Ego

11 Dec, 2019 | Maki Yamamoto | No Comments

Ego

So how does one let go of ego completely, which can be very persistent in our daily life. It seems impossible. Even though I try to let go, it keeps crawling back up inside of me. Where did this ego come from?

To let go of this ego, I need to go really deep down inside to find out what is the main theme of my life, which is causing this ego.

Fear of not being loved was one of my theme.

This fear started while I was growing up or who knows, may be even before I was born.

This fear was associated with morsel/life, because if you are not loved, ignored, or unnoticed as a baby, it can lead to death.

My parents were getting divorced while I was in Mom’s stomach.

You can imagine the rest.

It seemed as I struggled to be noticed all my life, which lead me to think I have to strive more then others.

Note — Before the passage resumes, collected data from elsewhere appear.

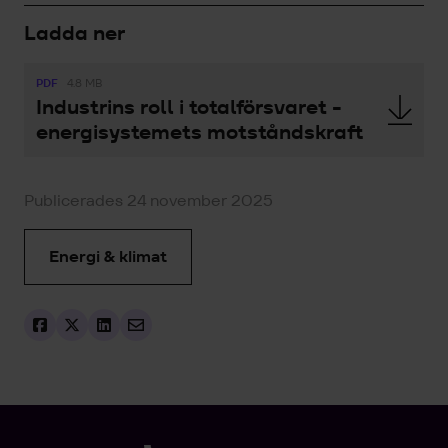
Ladda ner
PDF
4.8 MB
Industrins roll i totalförsvaret -
energisystemets motståndskraft
Publicerades 24 november 2025
Energi & klimat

This also made me become lone wolf.

It was very painful to see the fact, that this fear separated me from everyone in true sense.

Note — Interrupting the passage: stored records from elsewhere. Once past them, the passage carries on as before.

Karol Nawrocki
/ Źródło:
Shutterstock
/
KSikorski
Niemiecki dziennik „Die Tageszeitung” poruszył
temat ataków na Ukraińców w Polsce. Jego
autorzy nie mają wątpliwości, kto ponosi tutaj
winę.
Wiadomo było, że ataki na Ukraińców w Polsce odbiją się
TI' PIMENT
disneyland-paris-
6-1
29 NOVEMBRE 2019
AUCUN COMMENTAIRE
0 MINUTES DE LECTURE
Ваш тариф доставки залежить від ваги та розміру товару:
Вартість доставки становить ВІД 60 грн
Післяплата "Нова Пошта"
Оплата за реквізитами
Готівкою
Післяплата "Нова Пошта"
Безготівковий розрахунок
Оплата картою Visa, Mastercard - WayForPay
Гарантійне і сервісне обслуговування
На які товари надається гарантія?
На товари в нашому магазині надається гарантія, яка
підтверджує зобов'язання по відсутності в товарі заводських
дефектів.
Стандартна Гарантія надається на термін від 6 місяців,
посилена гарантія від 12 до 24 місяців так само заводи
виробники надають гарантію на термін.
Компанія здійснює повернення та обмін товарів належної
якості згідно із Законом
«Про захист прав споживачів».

When your parents denies your existence at early age, you tend to have this victim conscious.. in my case, I didn’t even realize this emotion was heavy weight for me. I even felt how I went through this emotionally rough childhood was some kind of token. What I didn’t realize was by victimizing myself, (which is a huge negative emotion), I was not able to move forward from it.

I could have thanked my parents for giving me this life instead and moved on. Especially for my Mom, who could have abandoned us, but raised us as a Single Mom.

My excuse was I was a child, and didn’t know any better with what to do with my emotions.

Well, I am old enough now to be able to appreciate and see things from Different angle. Also I can feel other people’s pain in similar situation. Believe me, there are many of us, who got hurt growing up.

Everyone on this planet will make a mistakes and bad choices (and by the way, I believe we, ourselves manifest the situations) and because of it, we are able to learn and grow.

As I dig deeper into myself, I know I will become closer to the realization, and find the way out of illusions of separation …and hopefully one day, we can merge into Oneness…

I wanted write this, because how easy it is to victimize yourself without knowing that you are doing it. I held it and carried around for decades… when I could have put the burden down instantly. It was a drag.

From Biomagnetism and bioenergetics point of view, these heaviness can lead to illness… we need to be light… with healthy vibration : )

And more then a year from this blog, now I find myself that we don’t even need to let go of ego.

We are here to experience life and ego makes one’s character (personality) in this life. Also, we can change this anytime as we wish. It’s only matter of one’s choice. Who do we want to be? What do we want to experience?